La urbanización seguirá avanzando en los próximos años, pero no lo hará con tanta fuerza la concentración en las cabeceras metropolitanas ni en los municipios aledaños. Nuevos fenómenos, como el de la presencia de centros de formación terciaria en numerosas localidades del país y la movilidad a través de la motocicleta, están fijando población en las cabeceras urbanas de las localidades de proveniencia de los estudiantes y trabajadores que tradicionalmente han alimentado los flujos migratorios internos, o bien, la dirigen hacia las zonas urbanas que se activan en función a las dinámicas productivas dominantes, como las ubicadas en las franjas fronterizas con el Brasil.
UN PAÍS CON MAYORÍA DE POBLACIÓN URBANA
Cambio en la estructura demográfica
El Censo Nacional de Población y Vivienda de 1992 registró un cambio demográfico histórico: la población urbana superó en un 2 % a la rural, situación que había sido vivida por la mayoría de los países del subcontinente en las décadas anteriores. La tendencia se seguiría reforzando en los años siguientes, llegando, en el 2011, a un porcentaje estimado de 62.5% de población urbana.
El proceso de urbanización – aunque tardío, en nuestro caso – trajo consigo oportunidades y amenazas que se expresan en los planos social, político y cultural. La dinámica urbana densifica la red de relaciones interpersonales y ofrece la posibilidad de adscripción a grupos y colectivos, a través de los cuales la persona encuentra o construye referencias identitarias, sentido de pertenencia, canaliza demandas y reivindicaciones. Diversas organizaciones sociales urbanas están conformadas por inmigrantes provenientes de las áreas rurales, como los ocupantes de las zonas inundables, los pobladores de los bolsones de pobreza que reclaman el derecho a la vivienda digna, entre otros. Las movilizaciones en las ciudades visibilizan las demandas sociales, a nivel del gobierno y de los ciudadanos.
El acceso y la diversificación de las fuentes de información y de opciones políticas hace del citadino una persona más autónoma para tomar decisiones en el momento de elegir sus autoridades, sea en el ámbito de una organización civil o política, sea a nivel municipal, departamental o nacional. Esto ha permitido que propuestas políticas emergentes resultaran victoriosas en la capital y en el país, a pesar de que los grupos que las encabezaron no contaran con la estructura organizativa ni la capacidad económica de los partidos tradicionales.
La revolución informática induce nuevas conductas individuales y sociales: la telefonía celular e internet han revolucionado las comunicaciones, se crean redes y comunidades virtuales que comparten prácticas, gustos y lenguajes.
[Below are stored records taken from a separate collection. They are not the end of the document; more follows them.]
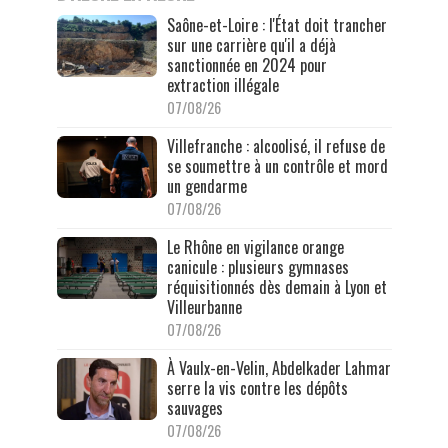
Saône-et-Loire : l'État doit trancher
sur une carrière qu'il a déjà
sanctionnée en 2024 pour
extraction illégale
07/08/26
Villefranche : alcoolisé, il refuse de
se soumettre à un contrôle et mord
un gendarme
07/08/26
Le Rhône en vigilance orange
canicule : plusieurs gymnases
réquisitionnés dès demain à Lyon et
Villeurbanne
07/08/26
À Vaulx-en-Velin, Abdelkader Lahmar
serre la vis contre les dépôts
sauvages
07/08/26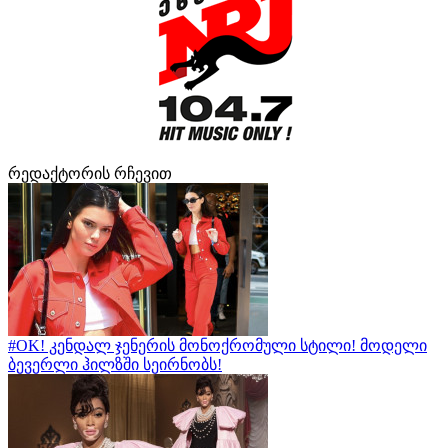
რედაქტორის რჩევით
#OK! კენდალ ჯენერის მონოქრომული სტილი! მოდელი
ბევერლი ჰილზში სეირნობს!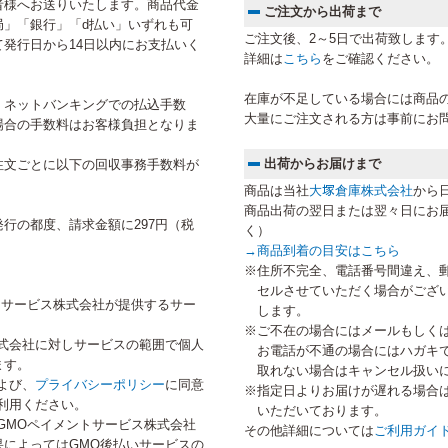
者様へお送りいたします。商品代金
ご注文から出荷まで
局」「銀行」「d払い」いずれも可
ご注文後、2～5日で出荷致します
発行日から14日以内にお支払いく
詳細は
こちら
をご確認ください。
在庫が不足している場合には商品
、ネットバンキングでの払込手数
大量にご注文される方は事前にお
場合の手数料はお客様負担となりま
出荷からお届けまで
注文ごとに以下の回収事務手数料が
商品は当社
大塚倉庫株式会社
から
商品出荷の翌日または翌々日にお
行の都度、請求金額に297円（税
く）
→
商品到着の目安はこちら
※住所不完全、電話番号間違え、
セルさせていただく場合がござ
トサービス株式会社が提供するサー
します。
※ご不在の場合にはメールもしく
式会社に対しサービスの範囲で個人
お電話が不通の場合にはハガキ
ます。
取れない場合はキャンセル扱い
よび、
プライバシーポリシー
に同意
※指定日よりお届けが遅れる場合
利用ください。
いただいております。
GMOペイメントサービス株式会社
その他詳細については
ご利用ガイ
によってはGMO後払いサービスの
Las movilizaciones se facilitan e intensifican, al disminuir sensiblemente los tiempos anteriormente insumidos por la comunicación interpersonal y la organización de una manifestación.
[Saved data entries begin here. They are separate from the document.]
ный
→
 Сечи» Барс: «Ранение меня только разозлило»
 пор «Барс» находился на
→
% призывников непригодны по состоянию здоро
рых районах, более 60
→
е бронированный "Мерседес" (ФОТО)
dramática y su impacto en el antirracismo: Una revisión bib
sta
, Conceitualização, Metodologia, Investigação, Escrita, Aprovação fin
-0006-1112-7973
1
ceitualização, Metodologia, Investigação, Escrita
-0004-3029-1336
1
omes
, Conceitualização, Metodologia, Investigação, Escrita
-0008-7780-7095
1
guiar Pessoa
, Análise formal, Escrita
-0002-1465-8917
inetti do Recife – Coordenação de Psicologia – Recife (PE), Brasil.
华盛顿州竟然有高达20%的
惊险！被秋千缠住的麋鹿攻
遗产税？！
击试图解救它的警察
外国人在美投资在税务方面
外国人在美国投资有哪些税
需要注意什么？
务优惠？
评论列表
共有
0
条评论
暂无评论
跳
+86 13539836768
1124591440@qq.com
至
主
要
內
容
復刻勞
Los cambios en la estructura de la población están siendo acompañados por fenómenos sociales de fuerte impacto, como el aumento de la pobreza urbana, la violencia y la inseguridad, que amenazan la convivencia en las áreas más afectadas por las transformaciones físicas y sociales impulsadas por el aumento de la población que, en algunas ciudades del área metropolitana de Asunción, ha superado el 10% anual, la dispersión de las zonas residenciales que ocuparon suelos potencialmente productivos y la baja calidad de la oferta del transporte público, que induce la motorización privada, sea con automóviles o motocicletas.
Los principales centros urbanos paraguayos han asumido una imagen que combina referencias icónicas de la globalización, como los centros comerciales, y la periferización extensiva, anodina y despersonalizada.
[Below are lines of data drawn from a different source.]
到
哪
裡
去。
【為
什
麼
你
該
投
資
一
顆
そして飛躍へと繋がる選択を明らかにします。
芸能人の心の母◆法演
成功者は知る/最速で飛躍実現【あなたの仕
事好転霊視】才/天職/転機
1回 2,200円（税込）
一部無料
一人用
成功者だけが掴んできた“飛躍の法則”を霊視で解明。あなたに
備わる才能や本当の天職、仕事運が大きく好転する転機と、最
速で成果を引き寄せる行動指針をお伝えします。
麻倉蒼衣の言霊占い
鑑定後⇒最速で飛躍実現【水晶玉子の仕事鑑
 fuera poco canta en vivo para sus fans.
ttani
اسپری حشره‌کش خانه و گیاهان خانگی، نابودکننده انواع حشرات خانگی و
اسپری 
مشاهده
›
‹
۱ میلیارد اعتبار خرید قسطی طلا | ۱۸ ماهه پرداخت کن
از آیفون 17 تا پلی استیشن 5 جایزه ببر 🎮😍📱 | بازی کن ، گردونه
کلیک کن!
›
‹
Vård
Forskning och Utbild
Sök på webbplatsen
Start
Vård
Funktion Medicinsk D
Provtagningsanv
El aumento de la población urbana ha ido instalando nuevas demandas políticas, como la de mayor eficacia en la gestión local, mejor infraestructura física, el incremento de la accesibilidad y la calidad de los servicios públicos. Posiblemente se avivará el debate público sobre la necesidad de una reforma urbana para combatir las causas de las desigualdades sociales y se podría desplazar el escenario de las luchas sociales del campo a la ciudad.